One recommendation given to new writers wondering how to begin a story is “not with the main character dreaming”. Such a start can be problematic. If the reader knows the character is dreaming, then the reader’s not going to be too worried by anything that happens in the dream. Unless this is set in a Nightmare on Elm Street-type world, the worst consequence is that the character wakes up and needs to get a fresh pair of pyjamas. If the reader doesn’t know that this is a dream, that can be worse, since the suspense will end sooner or later when the character wakes up. “It was all a dream” is a bad way to end a story, and not a great way to begin one either.

What surprised me was how different – and effective – dreams can after the start. Once the reader has hopefully come to care about the characters, even their dreams can be interesting.
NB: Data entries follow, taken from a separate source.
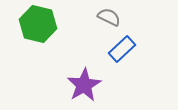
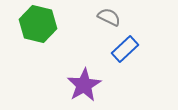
blue rectangle: moved 3 px right
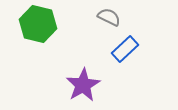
purple star: moved 1 px left
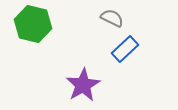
gray semicircle: moved 3 px right, 1 px down
green hexagon: moved 5 px left
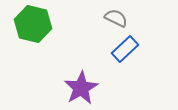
gray semicircle: moved 4 px right
purple star: moved 2 px left, 3 px down
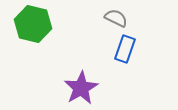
blue rectangle: rotated 28 degrees counterclockwise
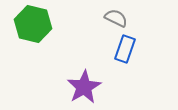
purple star: moved 3 px right, 1 px up
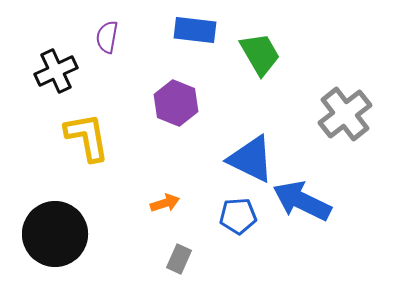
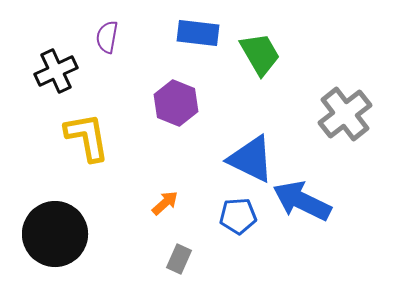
blue rectangle: moved 3 px right, 3 px down
orange arrow: rotated 24 degrees counterclockwise
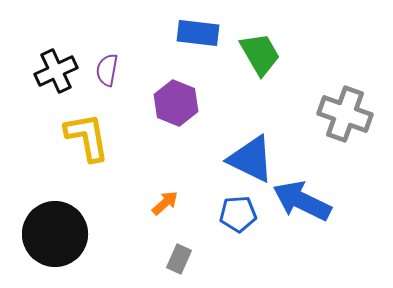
purple semicircle: moved 33 px down
gray cross: rotated 32 degrees counterclockwise
blue pentagon: moved 2 px up
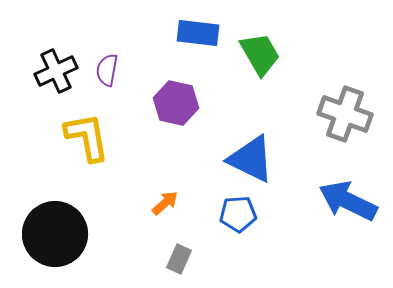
purple hexagon: rotated 9 degrees counterclockwise
blue arrow: moved 46 px right
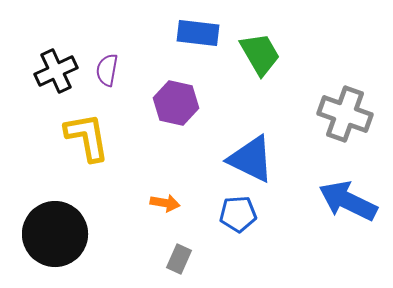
orange arrow: rotated 52 degrees clockwise
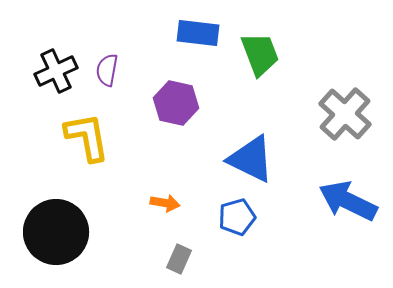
green trapezoid: rotated 9 degrees clockwise
gray cross: rotated 22 degrees clockwise
blue pentagon: moved 1 px left, 3 px down; rotated 12 degrees counterclockwise
black circle: moved 1 px right, 2 px up
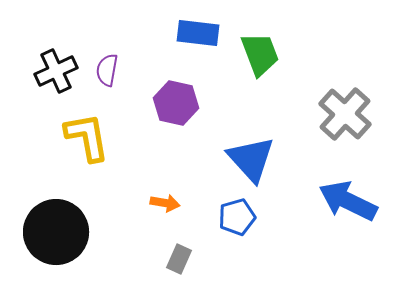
blue triangle: rotated 22 degrees clockwise
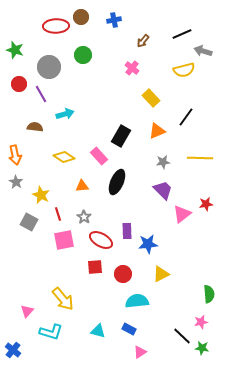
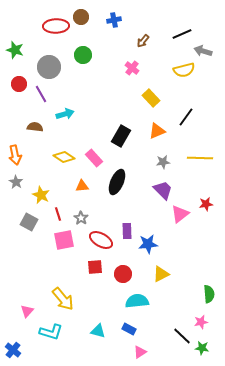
pink rectangle at (99, 156): moved 5 px left, 2 px down
pink triangle at (182, 214): moved 2 px left
gray star at (84, 217): moved 3 px left, 1 px down
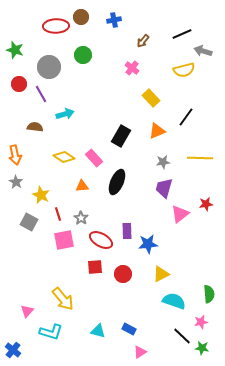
purple trapezoid at (163, 190): moved 1 px right, 2 px up; rotated 120 degrees counterclockwise
cyan semicircle at (137, 301): moved 37 px right; rotated 25 degrees clockwise
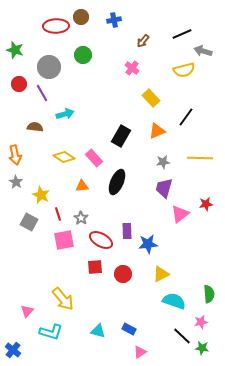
purple line at (41, 94): moved 1 px right, 1 px up
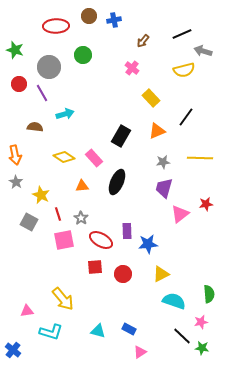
brown circle at (81, 17): moved 8 px right, 1 px up
pink triangle at (27, 311): rotated 40 degrees clockwise
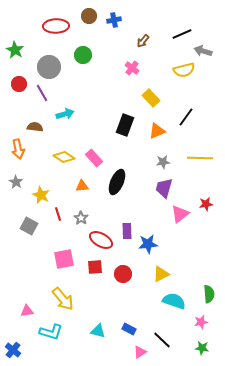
green star at (15, 50): rotated 12 degrees clockwise
black rectangle at (121, 136): moved 4 px right, 11 px up; rotated 10 degrees counterclockwise
orange arrow at (15, 155): moved 3 px right, 6 px up
gray square at (29, 222): moved 4 px down
pink square at (64, 240): moved 19 px down
black line at (182, 336): moved 20 px left, 4 px down
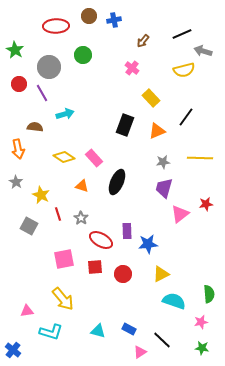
orange triangle at (82, 186): rotated 24 degrees clockwise
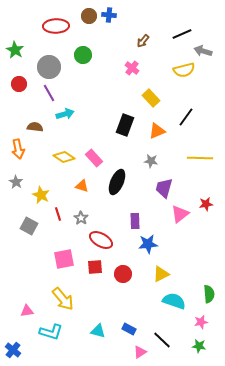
blue cross at (114, 20): moved 5 px left, 5 px up; rotated 16 degrees clockwise
purple line at (42, 93): moved 7 px right
gray star at (163, 162): moved 12 px left, 1 px up; rotated 16 degrees clockwise
purple rectangle at (127, 231): moved 8 px right, 10 px up
green star at (202, 348): moved 3 px left, 2 px up
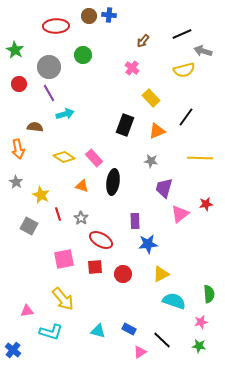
black ellipse at (117, 182): moved 4 px left; rotated 15 degrees counterclockwise
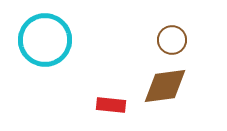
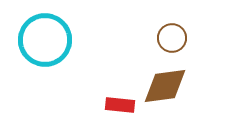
brown circle: moved 2 px up
red rectangle: moved 9 px right
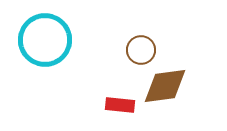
brown circle: moved 31 px left, 12 px down
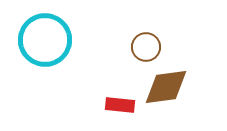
brown circle: moved 5 px right, 3 px up
brown diamond: moved 1 px right, 1 px down
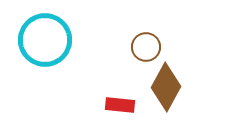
brown diamond: rotated 54 degrees counterclockwise
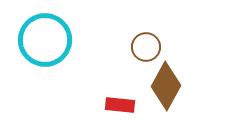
brown diamond: moved 1 px up
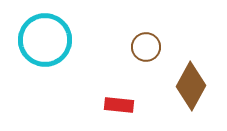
brown diamond: moved 25 px right
red rectangle: moved 1 px left
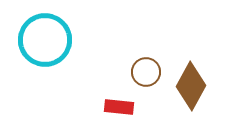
brown circle: moved 25 px down
red rectangle: moved 2 px down
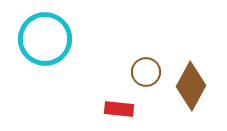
cyan circle: moved 1 px up
red rectangle: moved 2 px down
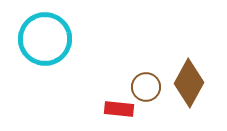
brown circle: moved 15 px down
brown diamond: moved 2 px left, 3 px up
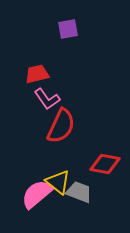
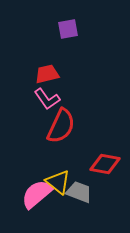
red trapezoid: moved 10 px right
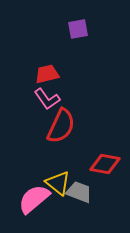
purple square: moved 10 px right
yellow triangle: moved 1 px down
pink semicircle: moved 3 px left, 5 px down
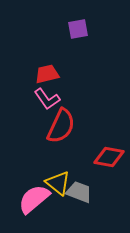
red diamond: moved 4 px right, 7 px up
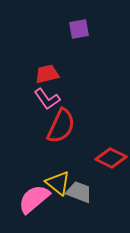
purple square: moved 1 px right
red diamond: moved 2 px right, 1 px down; rotated 16 degrees clockwise
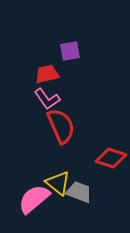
purple square: moved 9 px left, 22 px down
red semicircle: rotated 48 degrees counterclockwise
red diamond: rotated 8 degrees counterclockwise
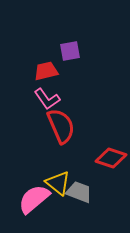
red trapezoid: moved 1 px left, 3 px up
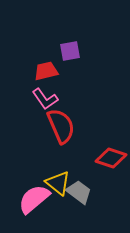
pink L-shape: moved 2 px left
gray trapezoid: rotated 16 degrees clockwise
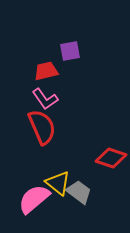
red semicircle: moved 19 px left, 1 px down
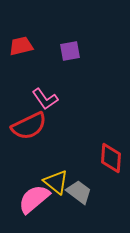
red trapezoid: moved 25 px left, 25 px up
red semicircle: moved 13 px left, 1 px up; rotated 87 degrees clockwise
red diamond: rotated 76 degrees clockwise
yellow triangle: moved 2 px left, 1 px up
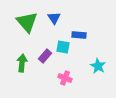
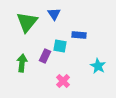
blue triangle: moved 4 px up
green triangle: rotated 20 degrees clockwise
cyan square: moved 3 px left, 1 px up
purple rectangle: rotated 16 degrees counterclockwise
pink cross: moved 2 px left, 3 px down; rotated 24 degrees clockwise
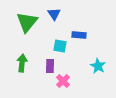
purple rectangle: moved 5 px right, 10 px down; rotated 24 degrees counterclockwise
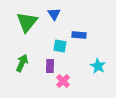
green arrow: rotated 18 degrees clockwise
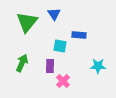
cyan star: rotated 28 degrees counterclockwise
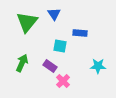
blue rectangle: moved 1 px right, 2 px up
purple rectangle: rotated 56 degrees counterclockwise
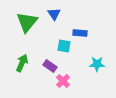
cyan square: moved 4 px right
cyan star: moved 1 px left, 2 px up
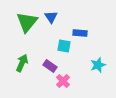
blue triangle: moved 3 px left, 3 px down
cyan star: moved 1 px right, 1 px down; rotated 21 degrees counterclockwise
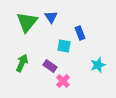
blue rectangle: rotated 64 degrees clockwise
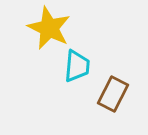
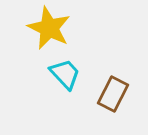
cyan trapezoid: moved 12 px left, 8 px down; rotated 48 degrees counterclockwise
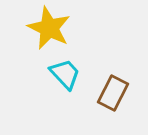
brown rectangle: moved 1 px up
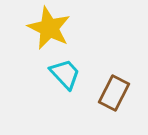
brown rectangle: moved 1 px right
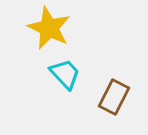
brown rectangle: moved 4 px down
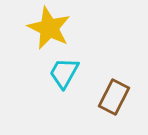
cyan trapezoid: moved 1 px left, 1 px up; rotated 108 degrees counterclockwise
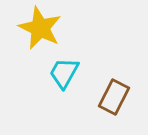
yellow star: moved 9 px left
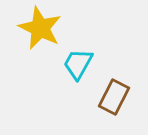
cyan trapezoid: moved 14 px right, 9 px up
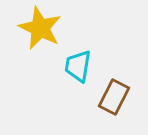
cyan trapezoid: moved 2 px down; rotated 20 degrees counterclockwise
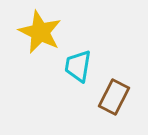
yellow star: moved 4 px down
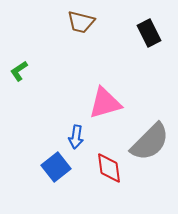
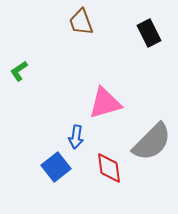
brown trapezoid: rotated 56 degrees clockwise
gray semicircle: moved 2 px right
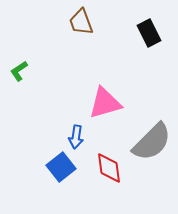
blue square: moved 5 px right
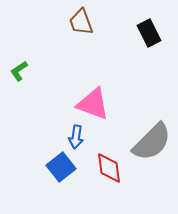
pink triangle: moved 12 px left, 1 px down; rotated 36 degrees clockwise
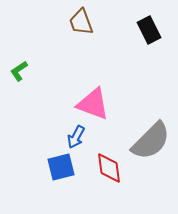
black rectangle: moved 3 px up
blue arrow: rotated 20 degrees clockwise
gray semicircle: moved 1 px left, 1 px up
blue square: rotated 24 degrees clockwise
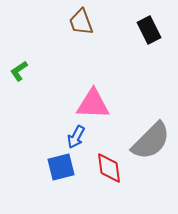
pink triangle: rotated 18 degrees counterclockwise
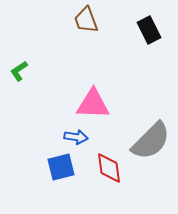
brown trapezoid: moved 5 px right, 2 px up
blue arrow: rotated 110 degrees counterclockwise
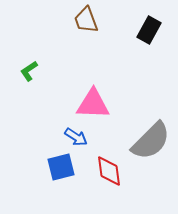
black rectangle: rotated 56 degrees clockwise
green L-shape: moved 10 px right
blue arrow: rotated 25 degrees clockwise
red diamond: moved 3 px down
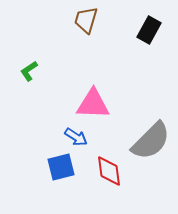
brown trapezoid: rotated 36 degrees clockwise
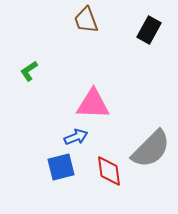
brown trapezoid: rotated 36 degrees counterclockwise
blue arrow: rotated 55 degrees counterclockwise
gray semicircle: moved 8 px down
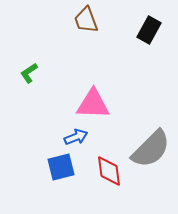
green L-shape: moved 2 px down
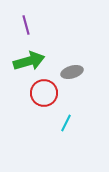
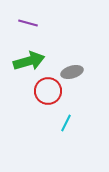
purple line: moved 2 px right, 2 px up; rotated 60 degrees counterclockwise
red circle: moved 4 px right, 2 px up
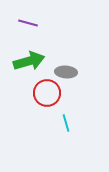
gray ellipse: moved 6 px left; rotated 20 degrees clockwise
red circle: moved 1 px left, 2 px down
cyan line: rotated 42 degrees counterclockwise
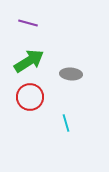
green arrow: rotated 16 degrees counterclockwise
gray ellipse: moved 5 px right, 2 px down
red circle: moved 17 px left, 4 px down
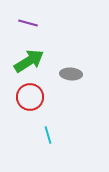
cyan line: moved 18 px left, 12 px down
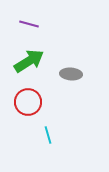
purple line: moved 1 px right, 1 px down
red circle: moved 2 px left, 5 px down
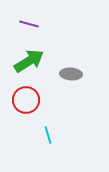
red circle: moved 2 px left, 2 px up
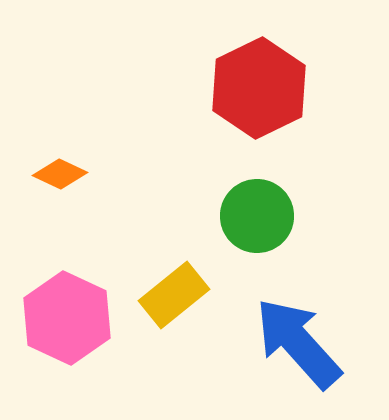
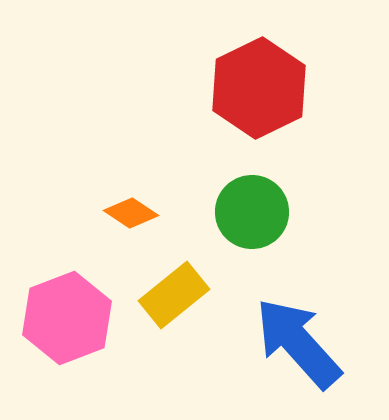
orange diamond: moved 71 px right, 39 px down; rotated 8 degrees clockwise
green circle: moved 5 px left, 4 px up
pink hexagon: rotated 14 degrees clockwise
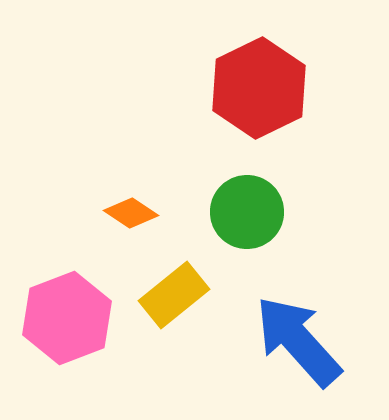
green circle: moved 5 px left
blue arrow: moved 2 px up
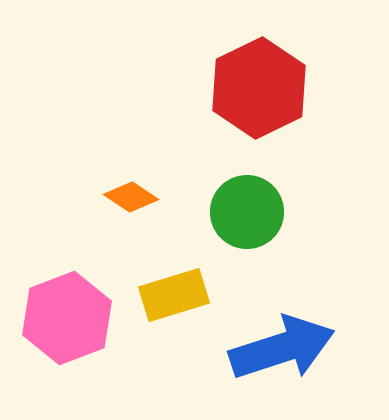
orange diamond: moved 16 px up
yellow rectangle: rotated 22 degrees clockwise
blue arrow: moved 16 px left, 7 px down; rotated 114 degrees clockwise
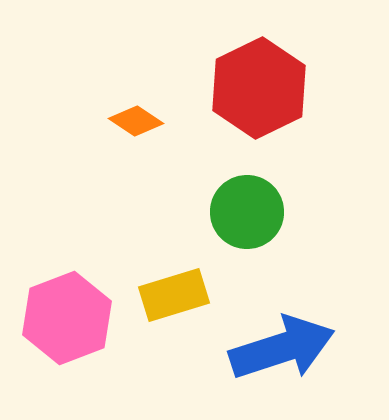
orange diamond: moved 5 px right, 76 px up
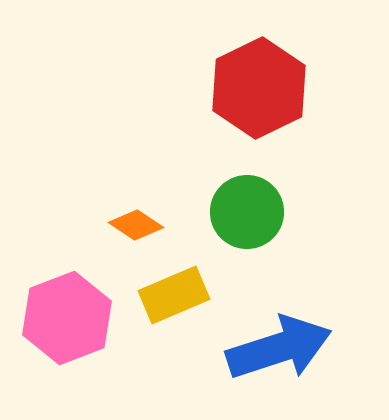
orange diamond: moved 104 px down
yellow rectangle: rotated 6 degrees counterclockwise
blue arrow: moved 3 px left
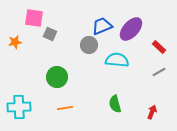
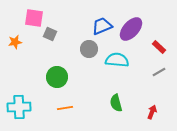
gray circle: moved 4 px down
green semicircle: moved 1 px right, 1 px up
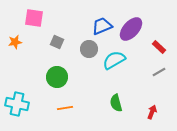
gray square: moved 7 px right, 8 px down
cyan semicircle: moved 3 px left; rotated 35 degrees counterclockwise
cyan cross: moved 2 px left, 3 px up; rotated 15 degrees clockwise
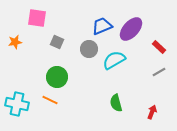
pink square: moved 3 px right
orange line: moved 15 px left, 8 px up; rotated 35 degrees clockwise
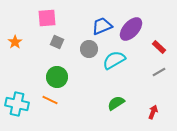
pink square: moved 10 px right; rotated 12 degrees counterclockwise
orange star: rotated 24 degrees counterclockwise
green semicircle: rotated 72 degrees clockwise
red arrow: moved 1 px right
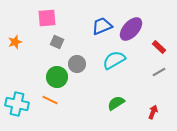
orange star: rotated 16 degrees clockwise
gray circle: moved 12 px left, 15 px down
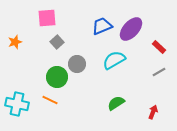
gray square: rotated 24 degrees clockwise
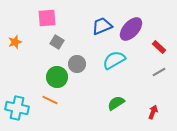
gray square: rotated 16 degrees counterclockwise
cyan cross: moved 4 px down
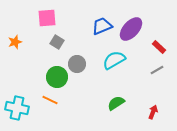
gray line: moved 2 px left, 2 px up
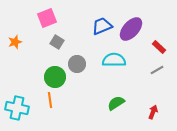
pink square: rotated 18 degrees counterclockwise
cyan semicircle: rotated 30 degrees clockwise
green circle: moved 2 px left
orange line: rotated 56 degrees clockwise
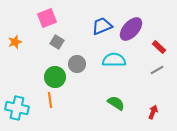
green semicircle: rotated 66 degrees clockwise
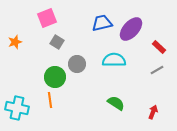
blue trapezoid: moved 3 px up; rotated 10 degrees clockwise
By the middle of the book, the reader should know enough of the story that the author can drop in details and hints that the dreaming character might miss but that the reader won’t. What happens in a dream can also reflect a character’s growth - for instance, Jaime’s dream of Brienne in George R. R. Martin’s A Storm of Swords. A dream in the body of the novel can be a warning, a turning point, a prophecy, a hint to the reader or a twisted reflection of what’s happening in reality, whereas at the start, a dream is usually just a hook, and one that annoys as often as it snares.

There’s even a book (Iron Dawn, by Matthew Woodring Stover) which utilized the “it was only a dream” ending to a scene where a character was apparently murdered, and I was so relieved that he wasn’t actually killed that I didn’t mind the device. But this happened in the middle of the book, by which time I’d come to like the character. If I’d read it at the start, it would have been too much like a cheap trick. The dream also turned out to be somewhat prophetic, since the events in it happened to the character later, but that’s normal for dreams in fantasy novels.

While dreams in fiction are often imbued with more accuracy and significance than they would be in real life – which is how it should be – they shouldn’t reveal everything to the character. I love it when characters figure things out on their own. I’m not so keen on the characters learning too much from a dream, even if it’s a dream sent by the gods or the character’s future self. That’s too easy. Give them dreams that are ambiguous, difficult to interpret, like the dream sequences in Rosemary’s Baby. The first time I read them, they just sounded like gibberish, but the second time, I realized that the dialogues in them are the cultists’ discussions as they search for a woman to impregnate. Rosemary, of course, doesn’t know this until it’s way too late for her.

Dreams and nightmares can be psychic attacks and communication devices and portals into another world. They may not be the best way to begin a story, but after the beginning, there's plenty of scope and potential for them.